* _Instructions for the task_
Look over the entries and say how many lines include the word "click". Only the number, please.

- - - - - - -

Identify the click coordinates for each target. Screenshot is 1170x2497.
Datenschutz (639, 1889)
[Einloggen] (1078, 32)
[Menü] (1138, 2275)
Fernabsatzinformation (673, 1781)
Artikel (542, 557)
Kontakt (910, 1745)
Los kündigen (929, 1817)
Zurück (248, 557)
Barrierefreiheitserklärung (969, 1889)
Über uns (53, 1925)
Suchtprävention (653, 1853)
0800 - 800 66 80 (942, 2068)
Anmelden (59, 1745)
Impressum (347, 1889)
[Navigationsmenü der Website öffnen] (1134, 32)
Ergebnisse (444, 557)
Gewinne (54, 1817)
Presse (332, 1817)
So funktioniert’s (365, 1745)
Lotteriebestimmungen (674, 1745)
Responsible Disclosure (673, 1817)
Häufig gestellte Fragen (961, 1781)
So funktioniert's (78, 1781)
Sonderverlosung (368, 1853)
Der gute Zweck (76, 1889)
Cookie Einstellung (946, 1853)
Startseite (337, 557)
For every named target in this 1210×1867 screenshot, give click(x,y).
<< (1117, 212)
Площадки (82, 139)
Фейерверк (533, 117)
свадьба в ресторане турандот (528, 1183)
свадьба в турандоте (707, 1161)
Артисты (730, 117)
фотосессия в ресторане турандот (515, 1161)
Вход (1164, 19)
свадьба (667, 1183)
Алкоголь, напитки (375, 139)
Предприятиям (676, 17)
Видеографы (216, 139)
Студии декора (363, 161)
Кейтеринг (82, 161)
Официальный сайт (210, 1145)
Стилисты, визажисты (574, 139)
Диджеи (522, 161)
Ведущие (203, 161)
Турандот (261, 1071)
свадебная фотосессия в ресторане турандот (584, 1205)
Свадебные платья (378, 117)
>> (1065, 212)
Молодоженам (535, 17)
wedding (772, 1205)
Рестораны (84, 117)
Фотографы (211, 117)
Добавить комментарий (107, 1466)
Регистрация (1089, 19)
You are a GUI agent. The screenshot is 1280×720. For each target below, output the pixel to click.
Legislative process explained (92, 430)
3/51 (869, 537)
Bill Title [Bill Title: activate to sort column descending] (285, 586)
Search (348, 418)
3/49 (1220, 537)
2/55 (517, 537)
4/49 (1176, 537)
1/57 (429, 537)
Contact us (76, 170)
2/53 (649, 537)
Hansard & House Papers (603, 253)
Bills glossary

- - - - - - -

* _Response area_
3